DailyScraper_BS_update.py

# encoding=utf8

# # Python Code for Creating Color Archive
#
# The purpose of this file is to scrape Pantone's Color of the Day website and create an archive of all the colors they've picked.
# https://www.pantone.com/colorstrology
#
# When run, this code will output three files:
#     1. Colors.csv
#     2. newcolor.html
#     3. index.html

#### DEFINE FUNCTION
def colorScrape():
    # ## Section 1
    # Getting COTD info from Pantone's Color of the Day website and putting it into a csv.

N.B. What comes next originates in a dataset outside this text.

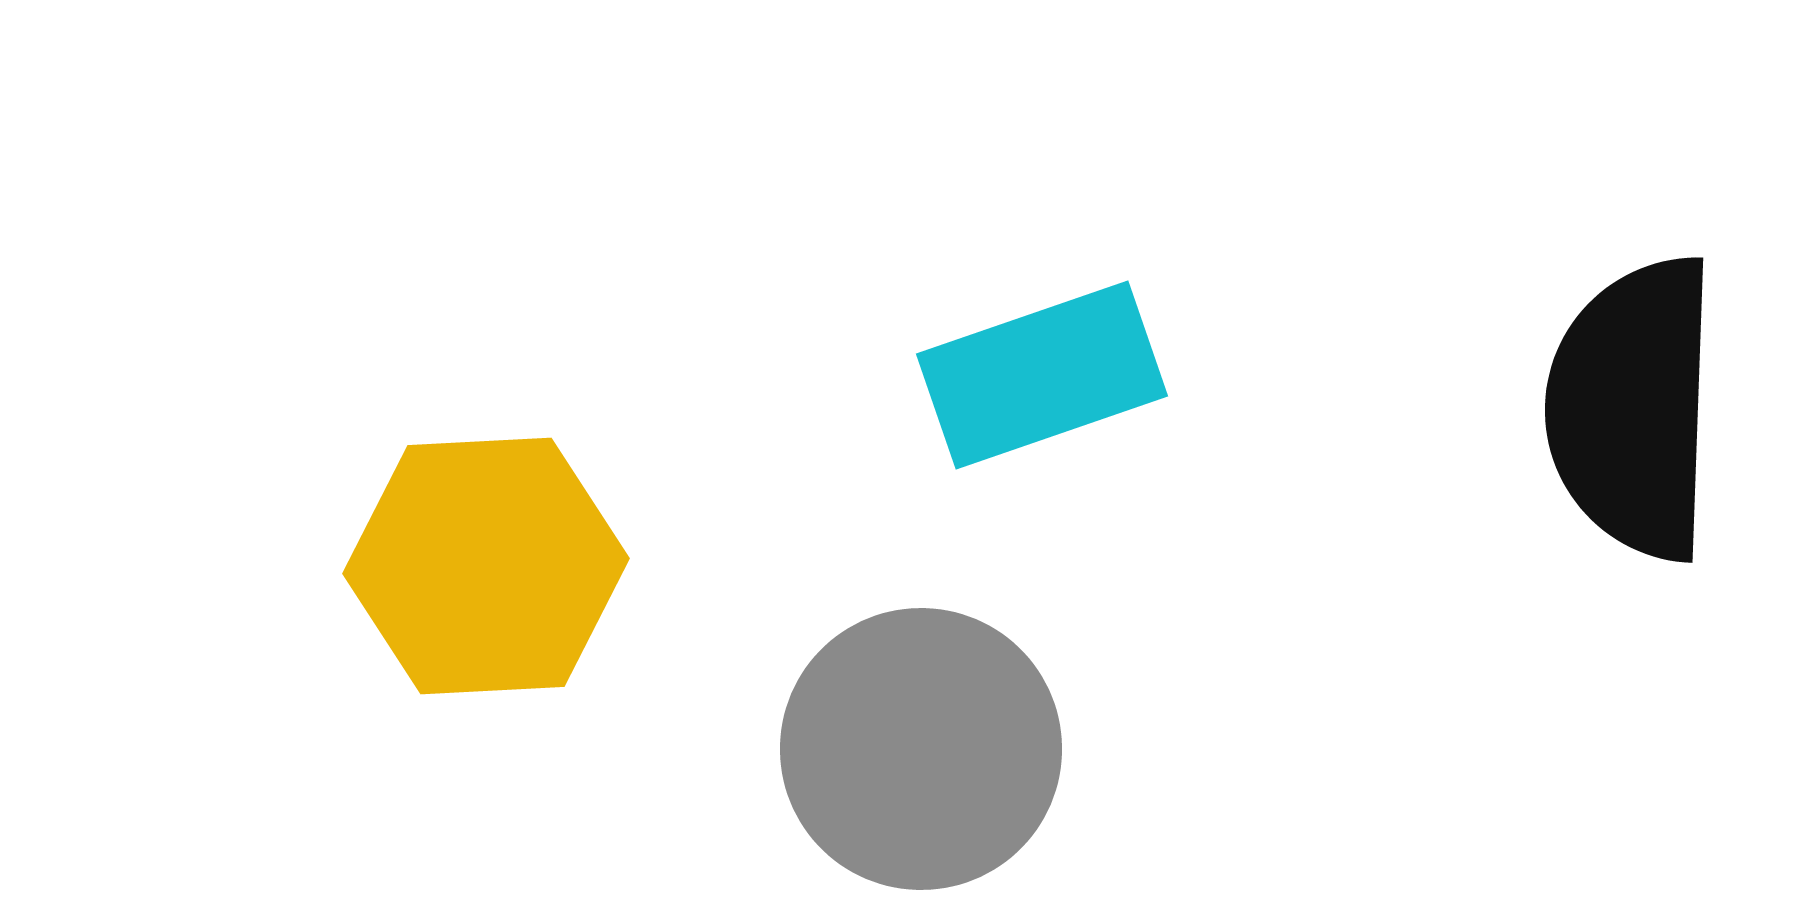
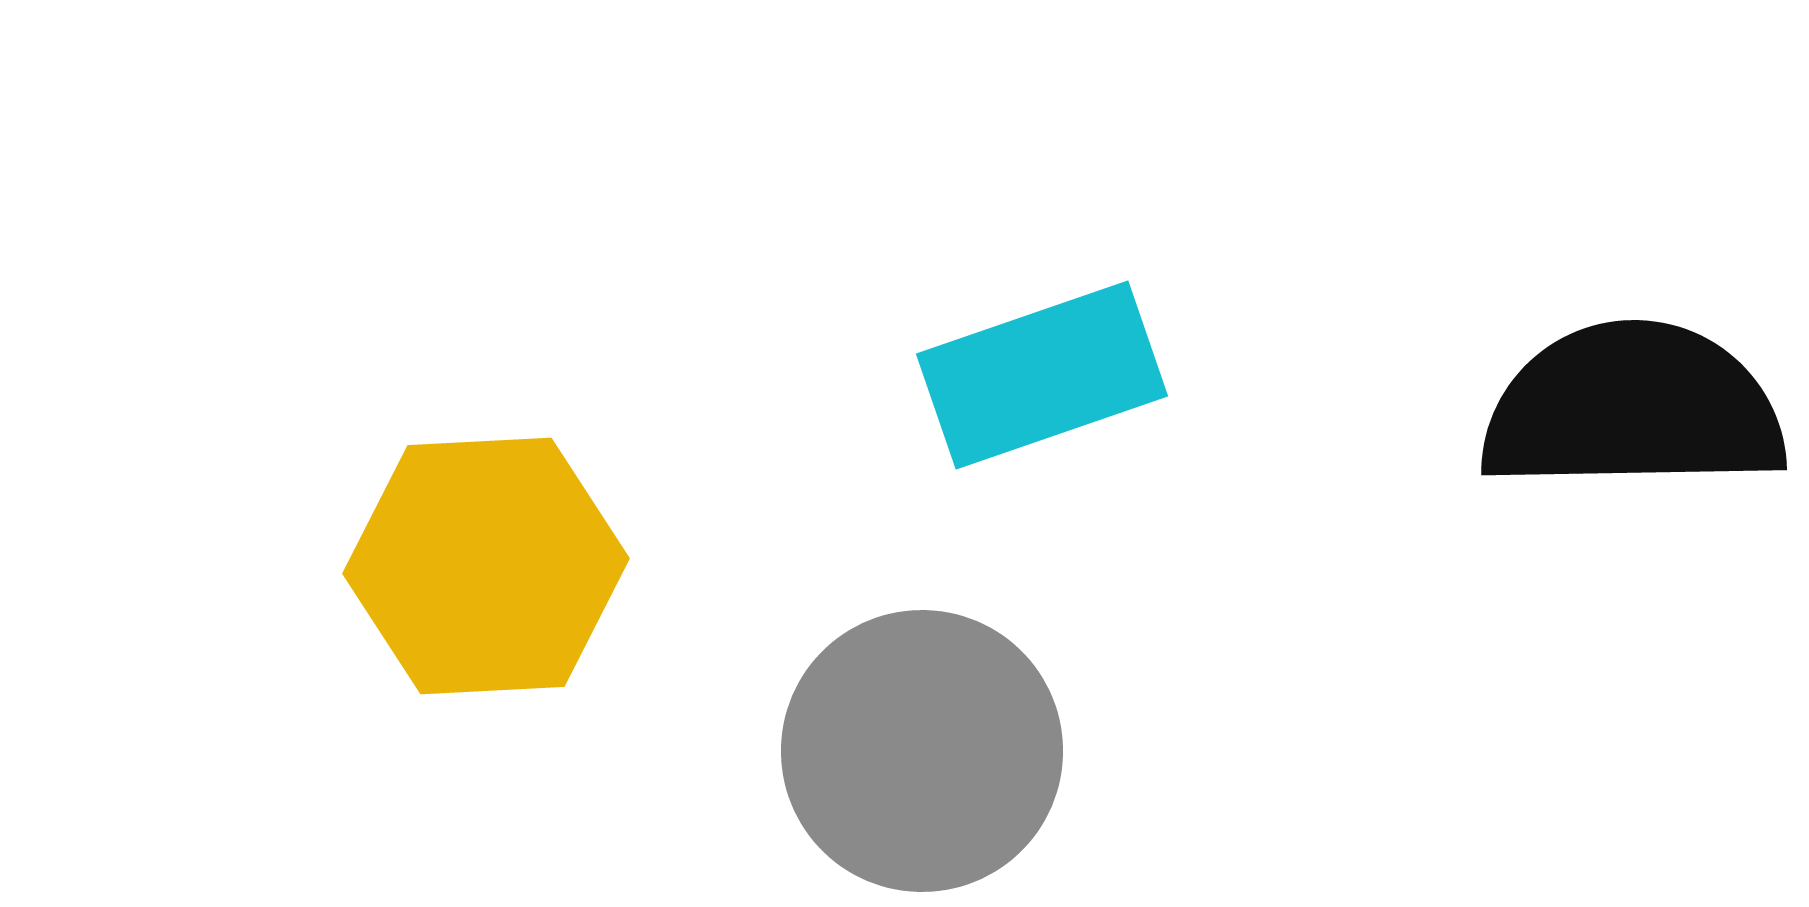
black semicircle: rotated 87 degrees clockwise
gray circle: moved 1 px right, 2 px down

    from bs4 import BeautifulSoup, Tag, NavigableString
    import requests
    import os

    # Getting the url
    url = requests.get("https://www.pantone.com/color-intelligence/color-education/colorstrology")
    url

    # Getting the html of the website
    soup = BeautifulSoup(url.content, "html.parser")
    #print(soup.prettify())

    # I need:
    # <div class="swatch inner" title="Pantone 15-1607 Pale Mauve">
    # <div class="coloredSquare" style="background-color: #C5A4A4;">
    # <span class="keyLogon"> HARDWORKING </span>
    # <span class="keyLogon"> CARING </span>
    # <span class="keyLogon"> PREPARED </span>

    # Getting html in the div element
    div = soup.find(id="outerWrap")

    # Drilling down further
    div2 = div.find(id="ctl00_divBody")

    # Finding specific div for color - doesn't have the 3 words
    Color = div.find(class_="swatch inner")
    #print(Color.prettify())

    # Print the entire color name from the HTML
    ColorName = Color["title"]
    #print(ColorName)

    # Separate PantoneID
    PantoneID = ColorName[8:15]
    #print(PantoneID)

    # Separate Pantone Color Name
    PantoneName = ColorName[16:]
    #print(PantoneName)

    # Separate background color
    ID = div.find(class_="coloredSquare")
    ColorID = ID["style"]
    #print(ColorID)

    # Separate hex code
    Hex = ColorID[18:25]
    #print(Hex)

    # Getting the 3 words
    Text = div2.find("span",{"class":"keyLogon"})
    #print(Text.get_text())

    # need to figure out how to get the next two words.

    #for wrapper in div2.find_all("span",{"class":"keyLogon"}):
        #print(wrapper.text)

    # Puts the three words into a list
    text = []
    for wrapper in div2.find_all("span",{"class":"keyLogon"}):
        wrapper = wrapper.get_text()
        text.append(wrapper)
    #print(text)

    # Gets rid of the trailing space
    text = [x.strip(' ') for x in text]
    #print(text)

    # Separate list into 3 string variables and makes them all lowercase
    Word1 = text[0]
    Word1 = str.lower(Word1)
    Word2 = text[1]
    Word2 = str.lower(Word2)
    Word3 = text[2]
    Word3 = str.lower(Word3)

    # Creating the date variable
    import datetime
    from datetime import date
    today = datetime.date.today()
    today = (today.strftime("%m/%d/%Y"))
    #print (today)

    # Appends all the scraped items into a .csv
    # The variables I need: today, PantoneName, PantoneID, Hex, Word1, Word2, Word3
    import csv

    destname = 'Colors.csv'
    #This section was only needed to add the header to the .csv
    #destfile = open(destname, 'w')
    #mywriter = csv.writer(destfile)
    #mywriter.writerow(["Date", "PantoneName", "PantoneID", "Hex#", "Word1", "Word2", "Word3"])
    #destfile.close()

    destfile = open(destname, 'a')
    mywriter = csv.writer(destfile)
    mywriter.writerow([today, PantoneName, PantoneID, Hex, Word1, Word2, Word3])

    destfile.close()


    # ## Section 2
    # Using the variable names, like "PantoneName", to create new "color-item" section in the html.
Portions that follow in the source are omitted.